Precedence: bulk


CATATAN PERJALANAN KE TIMTIM (Bagian 1)

---------------------------------------------------------------------------
Catatan Redaksi:
        Pada akhir November hingga awal Desember 1998, koresponden MateBEAN (dari
Jakarta) melakukan kunjungan ke Timor Timur untuk membuat sejumlah kontak 
sekaligus memantau keadaan. Selain membuat sejumlah liputan jurnalistik 
(lihat: sejumlah laporan dan wawancara MateBEAN pada Desember lalu) ia juga
membuat semacam catatan perjalanan yang ditulis dalam gaya feature. Berikut 
adalah catatan tersebut. 

Redaksi MateBEAN.-
---------------------------------------------------------------------------

        Siapa pernah menduga krisis eknomi dan penembakan mahasiswa Trisakti akan
berdampak sedemikian dahsyat hingga Soeharto yang bertahta selama 32 tahun 
terpaksa mengundurkan diri dan memilih penasehatnya di bidang teknologi 
selama ini, Habibie sebagai penggantinya. Kemustahilan ini ternyata juga 
memiliki dampak yang mendalam pada kehidupan penduduk di Timor Timur. 

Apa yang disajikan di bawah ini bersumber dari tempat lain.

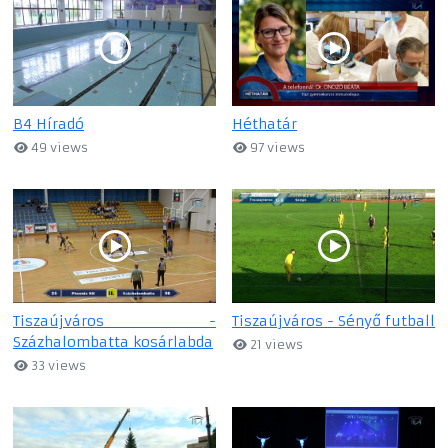
B4 Híradó
Héthatár
49 views
97 views
Tiszaújváros -
Tiszaújváros - Sényő futball
Százhalombatta kosárlabda
21 views
33 views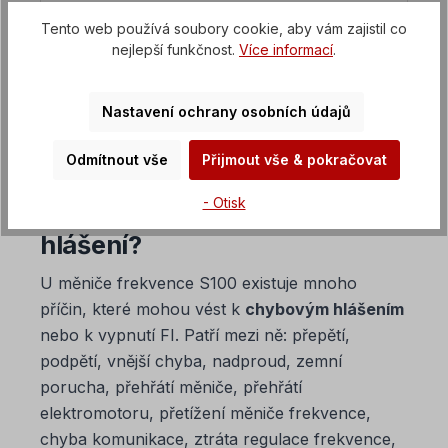
Měnič frekvence SMARTdrive
Tento web používá soubory cookie, aby vám zajistil co
nejlepší funkčnost.
Více informací
.
Softstartéry / softstartéry
Řídicí jednotka stejnosměrného proudu
Nastavení ochrany osobních údajů
Odmítnout vše
Přijmout vše & pokračovat
4. Kdy se u měniče frekvence
- Otisk
S100 objevují chybová
hlášení?
U měniče frekvence S100 existuje mnoho
příčin, které mohou vést k
chybovým hlášením
nebo k vypnutí FI. Patří mezi ně: přepětí,
podpětí, vnější chyba, nadproud, zemní
porucha, přehřátí měniče, přehřátí
elektromotoru, přetížení měniče frekvence,
chyba komunikace, ztráta regulace frekvence,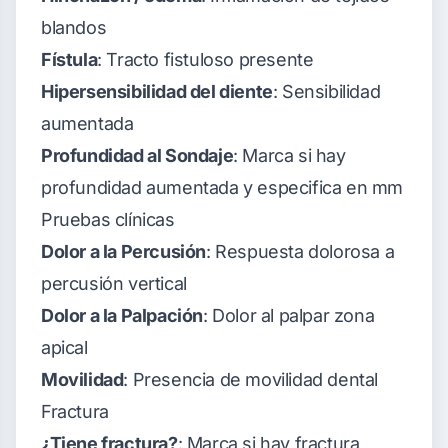
blandos
Fístula
: Tracto fistuloso presente
Hipersensibilidad del diente
: Sensibilidad
aumentada
Profundidad al Sondaje
: Marca si hay
profundidad aumentada y especifica en mm
Pruebas clínicas
Dolor a la Percusión
: Respuesta dolorosa a
percusión vertical
Dolor a la Palpación
: Dolor al palpar zona
apical
Movilidad
: Presencia de movilidad dental
Fractura
¿Tiene fractura?
: Marca si hay fractura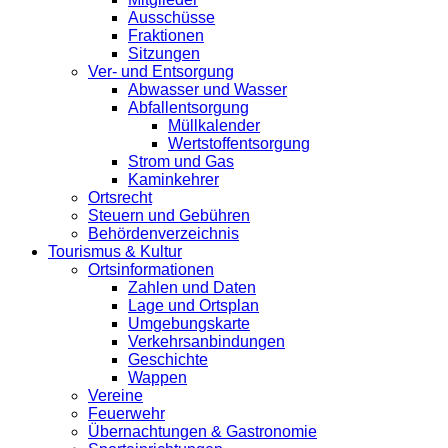
Ausschüsse
Fraktionen
Sitzungen
Ver- und Entsorgung
Abwasser und Wasser
Abfallentsorgung
Müllkalender
Wertstoffentsorgung
Strom und Gas
Kaminkehrer
Ortsrecht
Steuern und Gebühren
Behördenverzeichnis
Tourismus & Kultur
Ortsinformationen
Zahlen und Daten
Lage und Ortsplan
Umgebungskarte
Verkehrsanbindungen
Geschichte
Wappen
Vereine
Feuerwehr
Übernachtungen & Gastronomie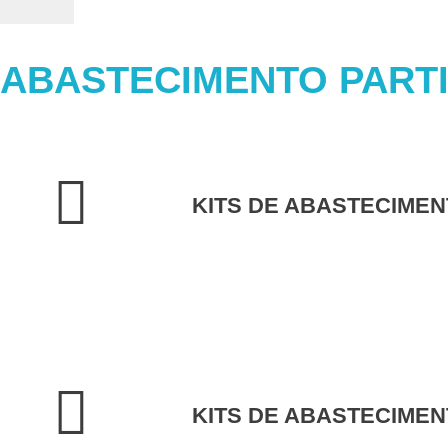
ABASTECIMENTO PARTI
KITS DE ABASTECIMEN
KITS DE ABASTECIMEN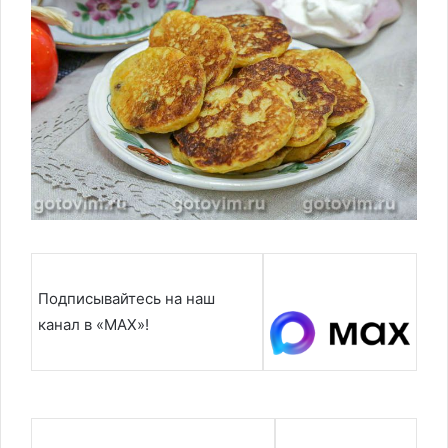
Подписывайтесь на наш
канал в «MAX»!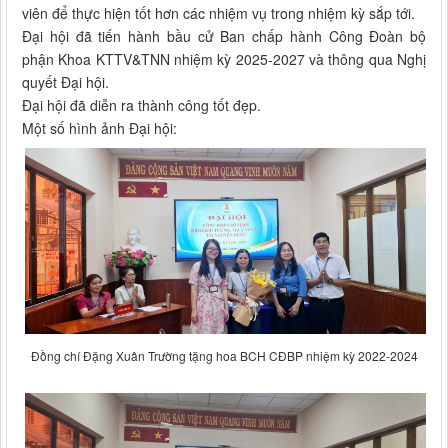
viên để thực hiện tốt hơn các nhiệm vụ trong nhiệm kỳ sắp tới.
Đại hội đã tiến hành bầu cử
Ban chấp hành Công Đoàn bộ
phận
Khoa KTTV&TNN nhiệm kỳ 2025-2027 và thông qua Nghị
quyết Đại hội.
Đại hội đã diễn ra thành công tốt đẹp.
Một số hình ảnh Đại hội:
Đồng chí Đặng Xuân Trường tặng hoa BCH CĐBP nhiệm kỳ 2022-2024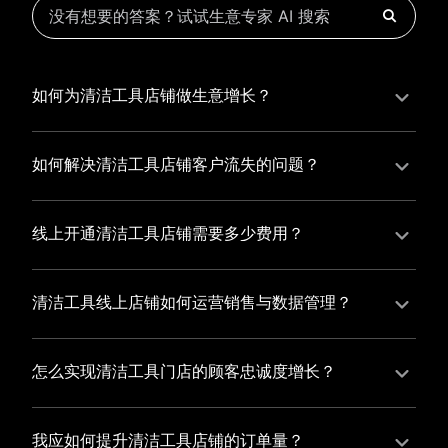
如何为清洁工具店铺做生意增长？
为清洁工具店铺实现持续生意增长，您可以通过有赞新
零售的一体化解决方案，整合线上线下资源，实现商品
如何解决清洁工具店铺客户流失的问题？
管理、会员营销和门店拓展的智能升级，从而提高清洁
清洁工具店铺精细化运营，有赞私域运营助您轻松解决
工具店铺的运营效率，促进业务增长。
客户流失问题，通过有赞微商城、有赞小程序商城搭建
线上开通清洁工具店铺需要多少费用？
专属品牌阵地，打造精准营销活动，为您锁定客户，提
选择有赞新零售，您可以开通清洁工具店铺，快速搭建
升复购率，实现业绩增长！
属于您的有赞微商城，我们为您提供有赞微商城、有赞
清洁工具线上店铺如何运营销售与数据管理？
私域运营和有赞小程序商城等一站式新零售解决方案，
有赞新零售旗下的有赞微商城、有赞私域运营和有赞小
与您共同打造独具特色的品牌，携手共创辉煌事业！
程序商城，为您的线上店铺提供一站式解决方案，从运
怎么实现清洁工具门店的顾客忠诚度增长？
营销售到数据管理，助力您轻松打造高效盈利的电商生
您可以使用有赞的会员管理系统，建立自己的会员体
态。
系，通过赠送积分、折扣等福利来吸引顾客再次购买，
我应如何提升清洁工具店铺的订单量？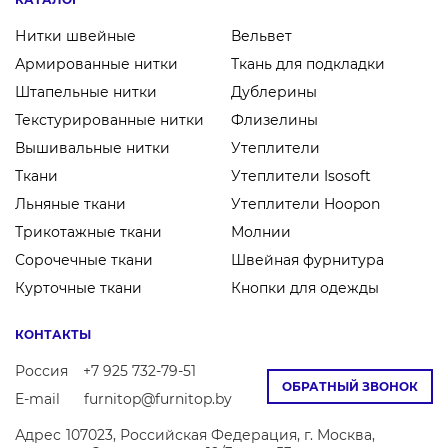
Нитки швейные
Вельвет
Армированные нитки
Ткань для подкладки
Штапельные нитки
Дублерины
Текстурированные нитки
Флизелины
Вышивальные нитки
Утеплители
Ткани
Утеплители Isosoft
Льняные ткани
Утеплители Hoopon
Трикотажные ткани
Молнии
Сорочечные ткани
Швейная фурнитура
Курточные ткани
Кнопки для одежды
КОНТАКТЫ
Россия
+7 925 732-79-51
ОБРАТНЫЙ ЗВОНОК
E-mail
furnitop@furnitop.by
Адрес
107023, Российская Федерация, г. Москва,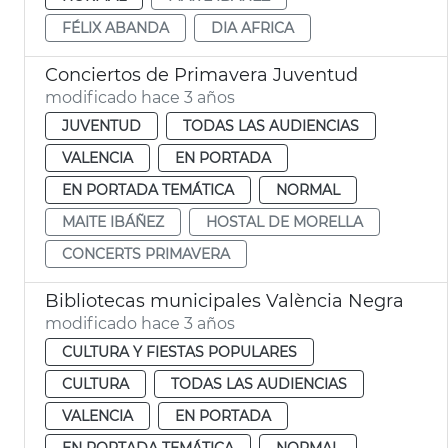
FÉLIX ABANDA
DIA AFRICA
Conciertos de Primavera Juventud
modificado hace 3 años
JUVENTUD
TODAS LAS AUDIENCIAS
VALENCIA
EN PORTADA
EN PORTADA TEMÁTICA
NORMAL
MAITE IBÁÑEZ
HOSTAL DE MORELLA
CONCERTS PRIMAVERA
Bibliotecas municipales València Negra
modificado hace 3 años
CULTURA Y FIESTAS POPULARES
CULTURA
TODAS LAS AUDIENCIAS
VALENCIA
EN PORTADA
EN PORTADA TEMÁTICA
NORMAL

        Ya, kata "reformasi" sepertinya merupakan sebuah kata ajaib bagi 
sebuah kawasan yang dianeksasi oleh para jendral Soeharto pada 7 Desember 
1975.  Memasuki Bandara Komoro dengan pesawat Merpati dari Jakarta, gambaran 
tentang Dili, yang pernah saya kunjungi beberapa kali sebelumnya, sungguh 
berbeda. Suasana bandara tampak lengang. Para intel berpakaian preman yang 
biasanya berjubel mengawasi setiap pendatang tak tampak lagi. Kecuali para 
pengemudi taxi dengan tampang kuyu sibuk mencari "muatan".

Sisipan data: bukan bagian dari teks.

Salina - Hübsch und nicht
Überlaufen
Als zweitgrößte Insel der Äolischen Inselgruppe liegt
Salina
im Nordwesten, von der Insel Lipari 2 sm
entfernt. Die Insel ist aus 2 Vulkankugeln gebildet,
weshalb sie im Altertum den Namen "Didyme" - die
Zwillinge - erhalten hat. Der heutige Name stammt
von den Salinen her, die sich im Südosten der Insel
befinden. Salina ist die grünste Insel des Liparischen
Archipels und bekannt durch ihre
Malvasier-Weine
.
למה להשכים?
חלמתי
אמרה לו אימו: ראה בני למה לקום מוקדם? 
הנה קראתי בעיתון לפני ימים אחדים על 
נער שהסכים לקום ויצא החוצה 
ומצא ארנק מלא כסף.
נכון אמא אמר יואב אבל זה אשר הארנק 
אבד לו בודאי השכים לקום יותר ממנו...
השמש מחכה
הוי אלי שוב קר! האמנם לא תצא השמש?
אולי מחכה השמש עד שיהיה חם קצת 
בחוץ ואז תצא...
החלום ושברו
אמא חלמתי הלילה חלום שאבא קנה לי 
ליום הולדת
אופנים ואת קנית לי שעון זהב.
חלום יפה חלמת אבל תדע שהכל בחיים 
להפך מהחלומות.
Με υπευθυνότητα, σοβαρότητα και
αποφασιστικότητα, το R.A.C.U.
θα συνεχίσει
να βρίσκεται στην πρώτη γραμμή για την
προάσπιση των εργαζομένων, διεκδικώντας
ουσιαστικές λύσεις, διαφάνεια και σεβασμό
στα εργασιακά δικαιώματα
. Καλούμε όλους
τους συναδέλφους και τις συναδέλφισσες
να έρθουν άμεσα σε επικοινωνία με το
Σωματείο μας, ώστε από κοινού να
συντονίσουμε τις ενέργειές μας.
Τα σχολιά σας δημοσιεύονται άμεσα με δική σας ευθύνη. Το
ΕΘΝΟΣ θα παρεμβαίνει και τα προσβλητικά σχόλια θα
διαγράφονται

        Penerbangan ke Dili yang dulunya 3 kali sehari, kini sejak krisis 
moneter menciut jadi 1 kali sehari. Itu pun tak pasti. Tepatnya dalam 
seminggu cuma ada 5 penerbangan ke dan dari Dili, ibukota Propinsi termuda 
Timor Timor yang dinyatakan terbuka sejak 1986. Situasi krisis ekonomi 
memang membuat penerbangan Jakarta - Dili yang tadinya nyaman, menurun 
drastis. Jadwal penerbangan kerap ditunda, karena pesawat baru bisa 
berangkat bila  tempat duduknya terisi penuh. Pihak maskapai tampaknya 
takut memikul kerugian yang terlalu besar. Dalam soal makanan juga begitu. 
Kualitas dan kuantitas menyurut drastis. Makanan yang disodorkan pramugari 
sesaat setelah lepas landas dari Kupang adalah makanan yang keras dan agak 
berbau tengik. Jangan heran, menunya hanya dua jenis jajanan yaitu kue wajik 
dan kue mangkok yang rasanya lebih mirip irisan sandal jepit ketimbang kue. 

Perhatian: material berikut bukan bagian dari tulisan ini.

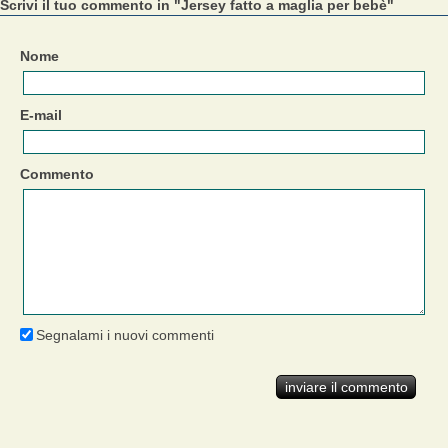
Scrivi il tuo commento in "Jersey fatto a maglia per bebè"
Nome
E-mail
Commento
Segnalami i nuovi commenti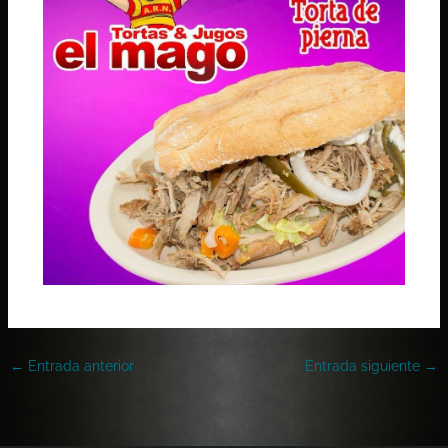
←
Entrada anterior
Entrada siguiente
→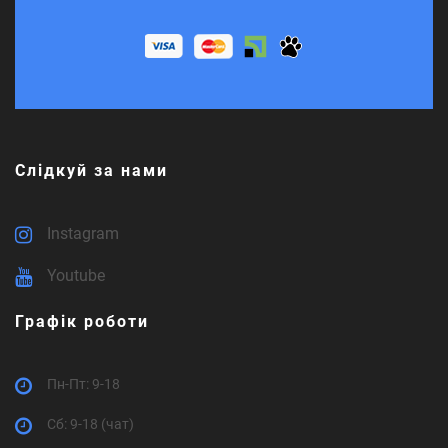
Слідкуй за нами
Instagram
Youtube
Графік роботи
Пн-Пт: 9-18
Cб: 9-18 (чат)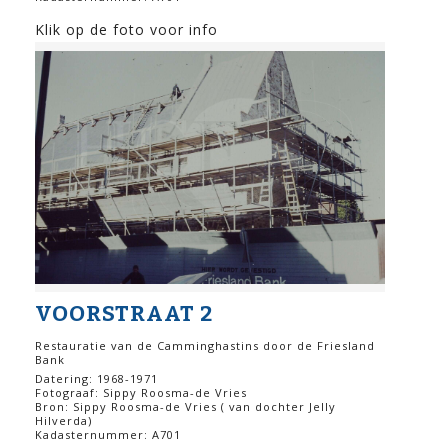
Klik op de foto voor info
VOORSTRAAT 2
Restauratie van de Camminghastins door de Friesland
Bank
Datering: 1968-1971
Fotograaf: Sippy Roosma-de Vries
Bron: Sippy Roosma-de Vries ( van dochter Jelly
Hilverda)
Kadasternummer: A701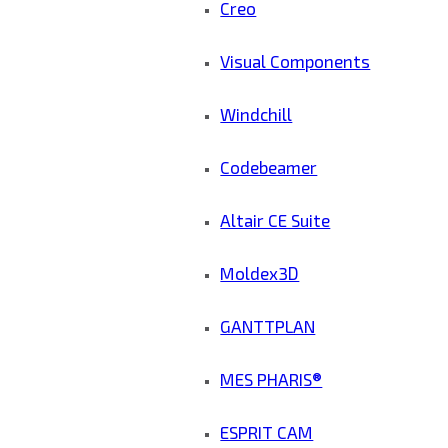
Creo
Visual Components
Windchill
Codebeamer
Altair CE Suite
Moldex3D
GANTTPLAN
MES PHARIS®
ESPRIT CAM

Barangkali gambaran tentang reformasi dan dampak krisis ekonomi mulai tampak 
dari sini. 
        Maskapai penerbangan Sempati yang merupakan hasil KKN Tommy Soeharto 
dan pengusaha Bob Hasan telah rontok pada akhir 1997, ketika krisis rupiah 
baru saja mulai.  Maskapai ini tadinya sempat punya "base camp" di Hotel 
Turismo di Dili, menyaingi "markas" Merpati Airlines yang berkantor di Hotel 
Lesende.  Maskapai ini kabarnya juga menangguk beban utang milyaran rupiah 
pada sejumlah perusahaan pendukung layanan jasa penerbangan.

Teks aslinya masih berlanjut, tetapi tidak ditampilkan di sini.